Start of Entries shown
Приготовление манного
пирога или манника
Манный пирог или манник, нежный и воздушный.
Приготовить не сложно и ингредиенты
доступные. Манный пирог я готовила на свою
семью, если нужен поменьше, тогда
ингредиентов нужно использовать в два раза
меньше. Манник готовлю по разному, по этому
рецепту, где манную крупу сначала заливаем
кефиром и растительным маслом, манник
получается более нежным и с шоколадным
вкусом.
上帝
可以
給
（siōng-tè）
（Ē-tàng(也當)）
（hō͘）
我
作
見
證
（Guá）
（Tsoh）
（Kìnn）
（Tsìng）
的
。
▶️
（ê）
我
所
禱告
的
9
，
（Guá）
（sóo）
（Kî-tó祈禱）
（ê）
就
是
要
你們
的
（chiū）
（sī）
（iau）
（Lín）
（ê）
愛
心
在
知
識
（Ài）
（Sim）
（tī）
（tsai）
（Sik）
End of Entries shown
Start of Entries shown
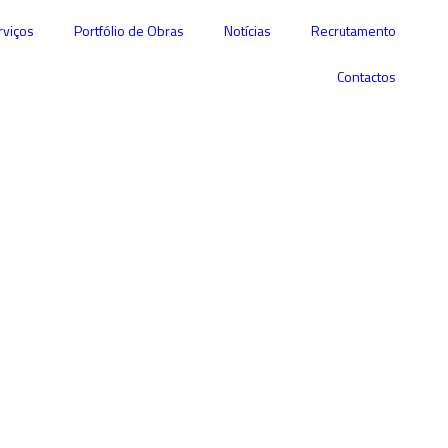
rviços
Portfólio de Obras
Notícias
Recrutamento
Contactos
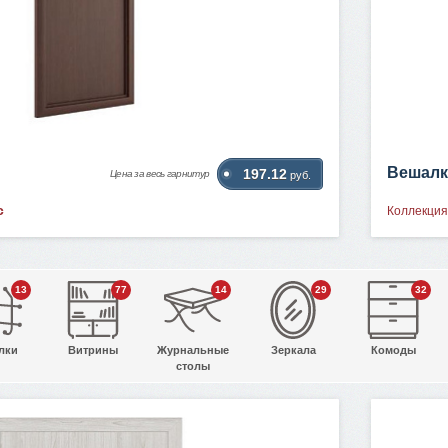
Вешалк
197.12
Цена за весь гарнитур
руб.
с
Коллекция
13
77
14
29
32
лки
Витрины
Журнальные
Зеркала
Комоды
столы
End of Entries shown
Count the lines in the records above that contain the word "Манный", and give only that number.

2